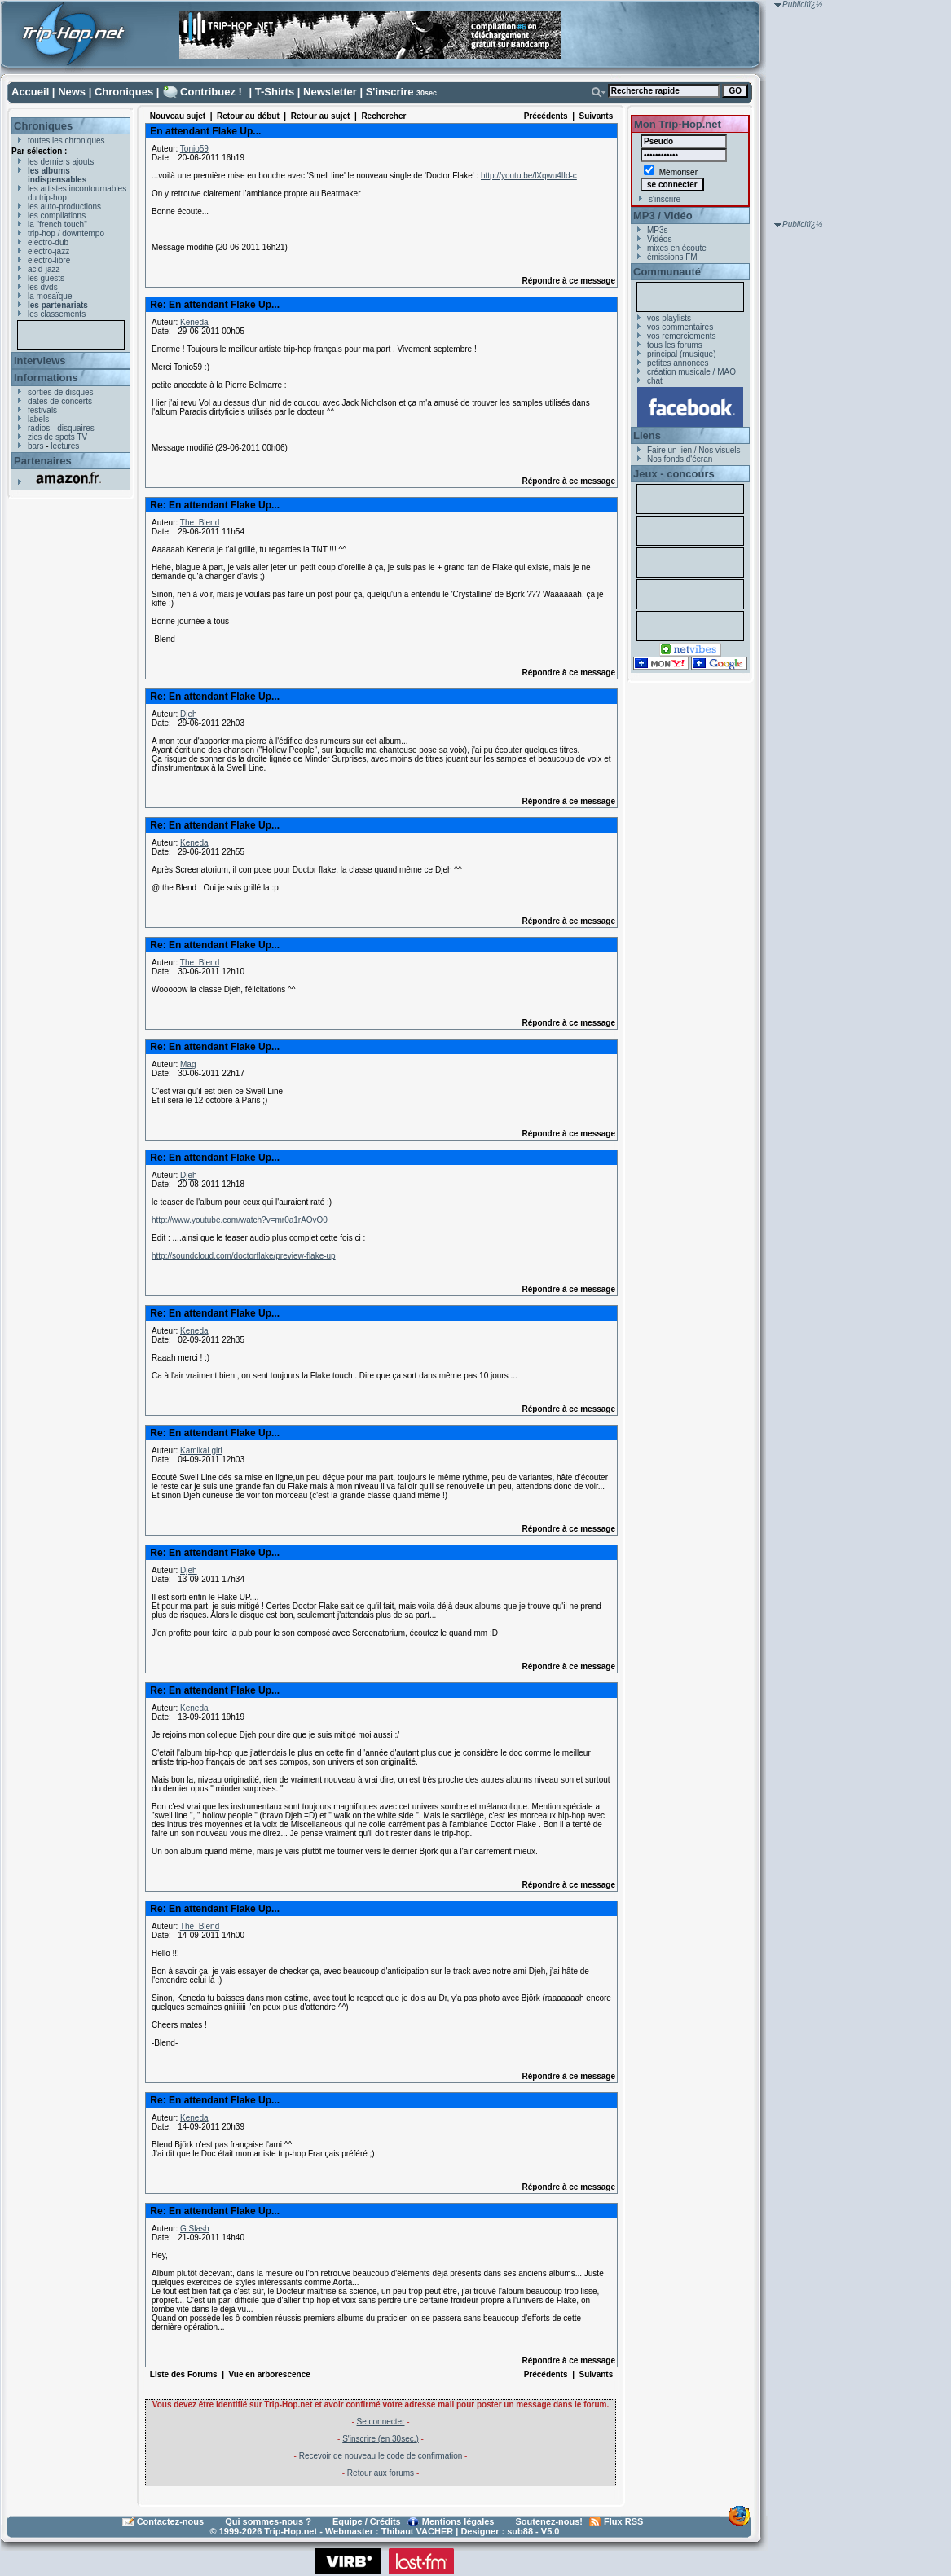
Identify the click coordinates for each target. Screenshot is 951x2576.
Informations (46, 377)
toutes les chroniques (66, 140)
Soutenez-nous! (549, 2521)
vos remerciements (681, 336)
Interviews (40, 360)
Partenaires (43, 461)
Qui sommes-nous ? (268, 2521)
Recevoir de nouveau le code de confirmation (381, 2455)
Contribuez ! (211, 92)
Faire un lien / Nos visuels (694, 450)
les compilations (57, 215)
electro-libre (49, 260)
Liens (647, 435)
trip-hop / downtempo (66, 233)
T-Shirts (274, 92)
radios (39, 428)
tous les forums (674, 345)
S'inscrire (390, 92)
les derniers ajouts (61, 161)
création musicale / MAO (691, 371)
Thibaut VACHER (417, 2531)
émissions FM (672, 257)
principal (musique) (681, 353)
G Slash (194, 2228)
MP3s (657, 230)
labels (38, 419)
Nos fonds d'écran (679, 459)
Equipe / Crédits (366, 2521)
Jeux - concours (674, 474)
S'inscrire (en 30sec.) (380, 2438)
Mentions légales (458, 2521)
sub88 (520, 2531)
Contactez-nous (171, 2521)
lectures (65, 446)
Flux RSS (623, 2521)
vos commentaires (680, 327)
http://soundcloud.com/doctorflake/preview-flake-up (244, 1255)
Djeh (188, 714)
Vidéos (659, 239)
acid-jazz (43, 269)
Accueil (30, 92)
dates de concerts (60, 401)
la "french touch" (57, 224)
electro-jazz (48, 251)
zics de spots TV (57, 437)
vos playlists (669, 318)
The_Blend (199, 522)
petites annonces (678, 362)
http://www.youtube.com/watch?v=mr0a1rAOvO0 (240, 1219)
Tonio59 (194, 148)
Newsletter (330, 92)
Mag (188, 1064)
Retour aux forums (380, 2472)
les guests (46, 278)
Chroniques (124, 92)
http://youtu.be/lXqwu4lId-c (529, 175)
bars (35, 446)
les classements (57, 314)
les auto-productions (64, 206)
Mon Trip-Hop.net (677, 124)
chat (655, 380)
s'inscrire (664, 199)
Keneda (194, 322)
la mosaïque (50, 296)
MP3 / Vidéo (663, 215)
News (72, 92)
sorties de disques (61, 392)
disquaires (76, 428)
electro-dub (48, 242)
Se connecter (381, 2421)
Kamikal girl (201, 1450)
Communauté (667, 272)
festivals (42, 410)
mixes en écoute (677, 248)
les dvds (43, 287)
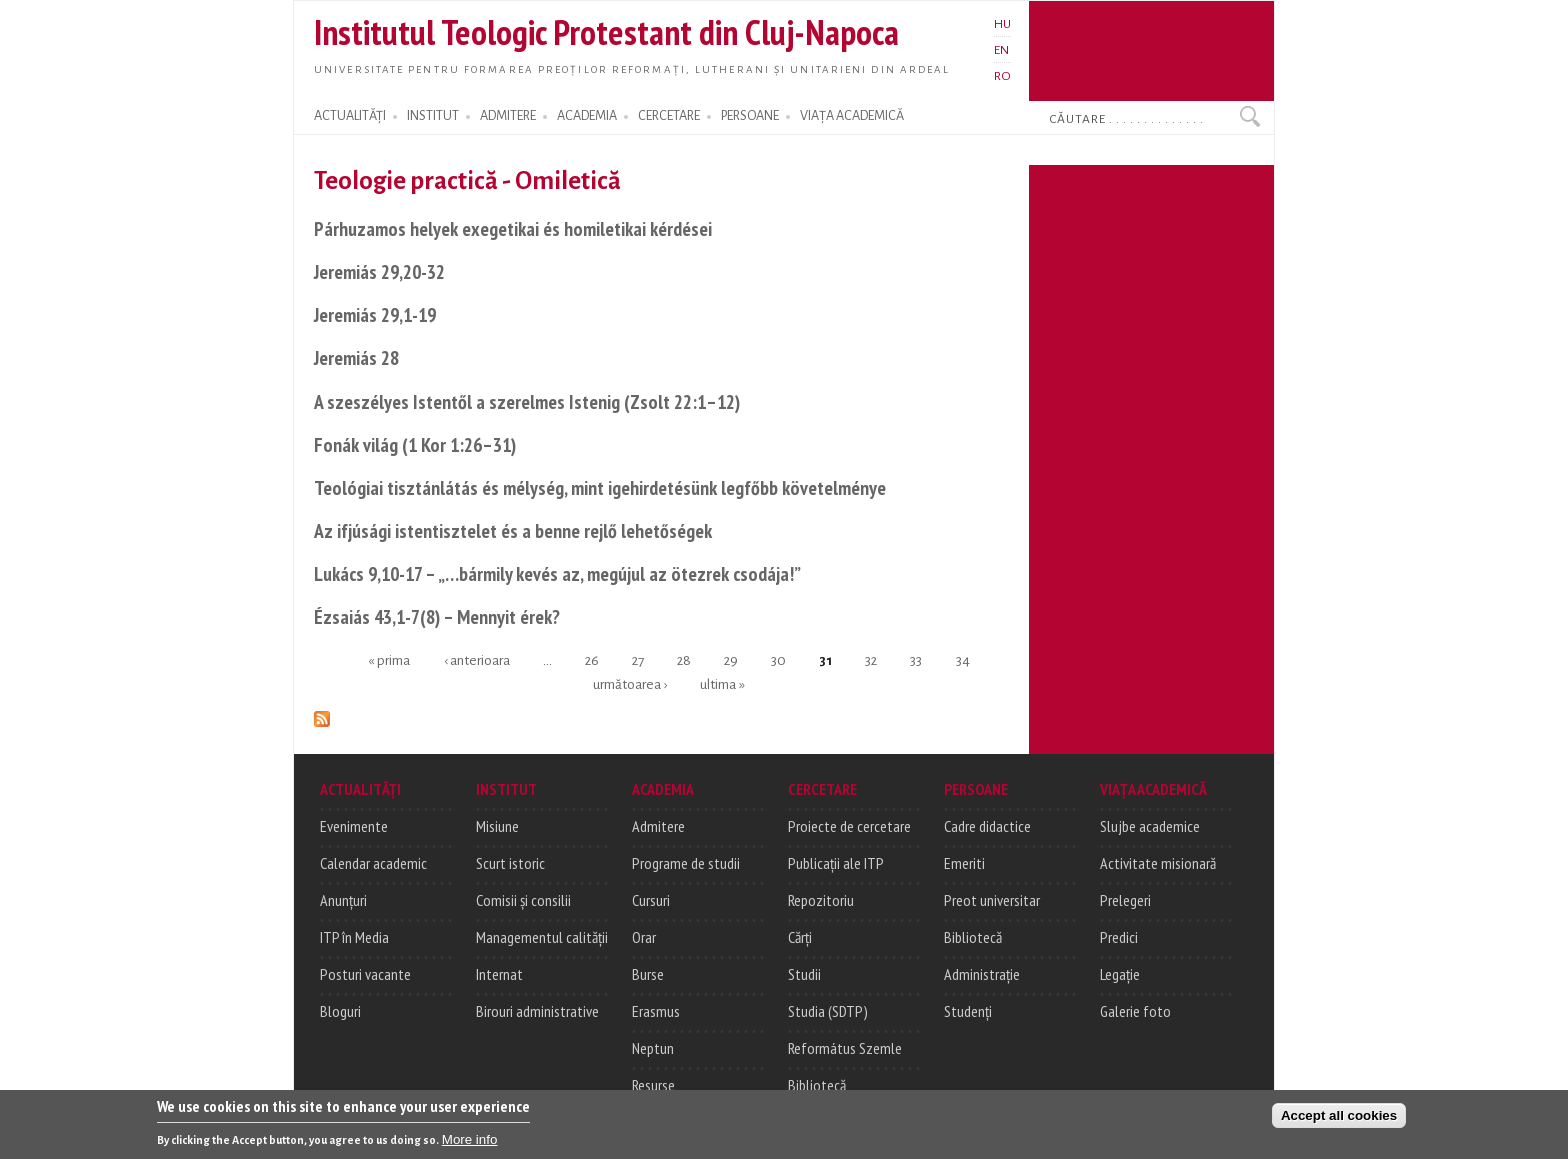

--------

Show each line in the data where the string "inscrire" appears.

▶ _ANSWER BELOW_
S'inscrire (390, 92)
S'inscrire (en 30sec.) (380, 2438)
s'inscrire (664, 199)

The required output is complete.